How can borreliosis be detected after a tick bite?

How can borreliosis be detected after a tick bite? - briefly

Serological analysis—initial ELISA screening followed by confirmatory Western blot—conducted 2–4 weeks after the bite, together with PCR of skin biopsy or blood when early manifestations appear, constitutes the primary diagnostic strategy. If the attachment is recent and no symptoms are present, clinicians typically monitor the patient and repeat testing should clinical signs emerge.

How can borreliosis be detected after a tick bite? - in detail

After a tick attachment, the first step in identifying Lyme disease is a careful examination of the bite site. Look for an expanding erythema with central clearing (often called a “bull’s-eye” rash). The lesion typically appears 3–30 days after the bite; its presence strongly suggests early infection.

If the rash is absent, laboratory testing becomes essential. The recommended serological algorithm consists of two stages:

  • Screening test: Enzyme‑linked immunosorbent assay (ELISA) or chemiluminescent immunoassay (CLIA) detecting IgM and IgG antibodies against Borrelia burgdorferi antigens.
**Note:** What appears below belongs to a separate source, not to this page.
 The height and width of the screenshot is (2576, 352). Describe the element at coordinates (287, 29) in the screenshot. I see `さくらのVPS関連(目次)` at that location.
Positive or equivocal results require confirmation.
  • Confirmatory test: Western blot analysis distinguishing specific IgM (bands 23‑kDa, 39‑kDa, 41‑kDa) and IgG (bands 18‑kDa, 28‑kDa, 30‑kDa, 39‑kDa, 41‑kDa, 45‑kDa, 58‑kDa, 66‑kDa). Interpretation follows established criteria for early versus late disease.
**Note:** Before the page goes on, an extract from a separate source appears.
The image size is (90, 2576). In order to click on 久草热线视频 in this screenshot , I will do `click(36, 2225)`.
Molecular methods add sensitivity during the initial phase when antibodies may not yet be detectable. Polymerase chain reaction (PCR) applied to skin biopsy of the rash, joint fluid, or cerebrospinal fluid can identify Borrelia DNA. Positive PCR results are highly specific but have limited sensitivity outside the skin lesion.

Culturing the organism from skin, blood, or cerebrospinal fluid provides definitive proof but requires specialized media (Barbour‑Stoenner‑Kelly) and extended incubation (up to 6 weeks). Because of low yields, culture is rarely used in routine practice.
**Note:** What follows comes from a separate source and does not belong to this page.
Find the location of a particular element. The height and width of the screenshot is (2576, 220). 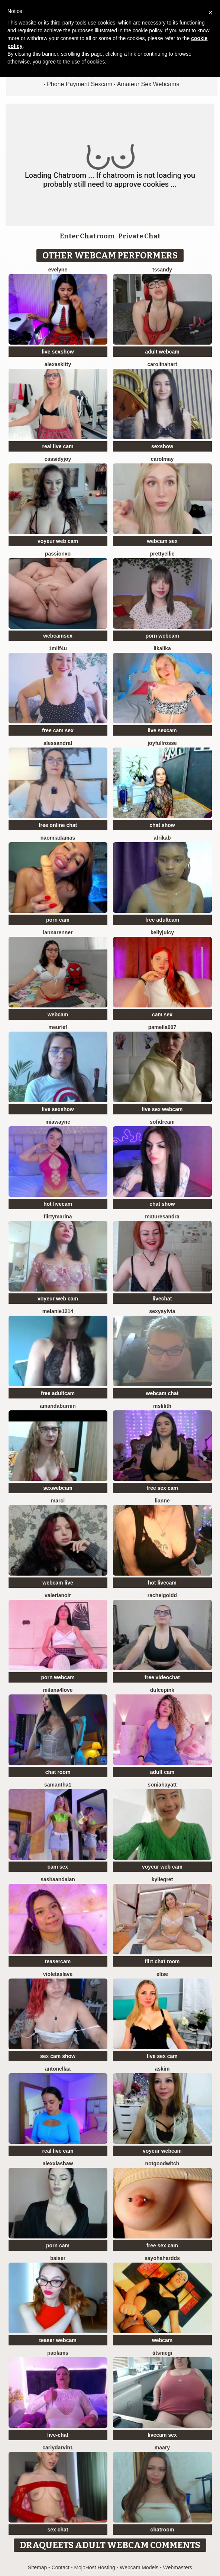 chat show is located at coordinates (162, 825).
In patients with neurological or cardiac manifestations, additional investigations are warranted:

  • Cerebrospinal fluid analysis: Elevated protein, lymphocytic pleocytosis, and intrathecal synthesis of Borrelia‑specific antibodies support neuroborreliosis.
  • Electrocardiography and echocardiography: Detect conduction abnormalities or myocarditis associated with disseminated infection.

Timing influences test selection. Antibody tests are reliable after 3–4 weeks post‑exposure; PCR and skin biopsy are most useful within the first two weeks. Combining clinical assessment with appropriate laboratory techniques yields the most accurate diagnosis.